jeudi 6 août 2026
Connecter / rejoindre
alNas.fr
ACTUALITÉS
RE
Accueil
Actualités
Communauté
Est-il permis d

━━━━━━━━

PROBLEM TO WORK ON – Nothing should be dropped or changed, so repeat all of the entries exactly.

OUTPUT OF THE EXERCISE –
jeudi 6 août 2026
Connecter / rejoindre
alNas.fr
ACTUALITÉS
RE
Accueil
Actualités
Communauté
Est-il permis d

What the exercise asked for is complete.